- _What you have to do_:
Find the line with "존재고민을 솔직히 터놓는다는 의미의 수록곡 'Quarter" in the data below, then restate it and all remaining lines exactly, adding nothing.

- _Given data_:
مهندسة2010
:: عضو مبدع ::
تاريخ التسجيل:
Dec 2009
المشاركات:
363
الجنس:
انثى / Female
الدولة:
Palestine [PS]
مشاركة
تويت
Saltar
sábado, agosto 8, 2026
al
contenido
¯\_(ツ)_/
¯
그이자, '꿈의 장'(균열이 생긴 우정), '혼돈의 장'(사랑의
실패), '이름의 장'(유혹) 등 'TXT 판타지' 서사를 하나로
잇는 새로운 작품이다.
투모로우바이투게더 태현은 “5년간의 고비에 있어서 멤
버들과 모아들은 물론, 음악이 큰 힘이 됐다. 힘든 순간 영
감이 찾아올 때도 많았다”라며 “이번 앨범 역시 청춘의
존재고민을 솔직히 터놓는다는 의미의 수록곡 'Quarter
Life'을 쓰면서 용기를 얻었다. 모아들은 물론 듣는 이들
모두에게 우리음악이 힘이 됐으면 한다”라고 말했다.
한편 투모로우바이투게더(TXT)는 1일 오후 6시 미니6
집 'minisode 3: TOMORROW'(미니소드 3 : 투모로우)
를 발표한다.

- _Output for this exercise_:
존재고민을 솔직히 터놓는다는 의미의 수록곡 'Quarter
Life'을 쓰면서 용기를 얻었다. 모아들은 물론 듣는 이들
모두에게 우리음악이 힘이 됐으면 한다”라고 말했다.
한편 투모로우바이투게더(TXT)는 1일 오후 6시 미니6
집 'minisode 3: TOMORROW'(미니소드 3 : 투모로우)
를 발표한다.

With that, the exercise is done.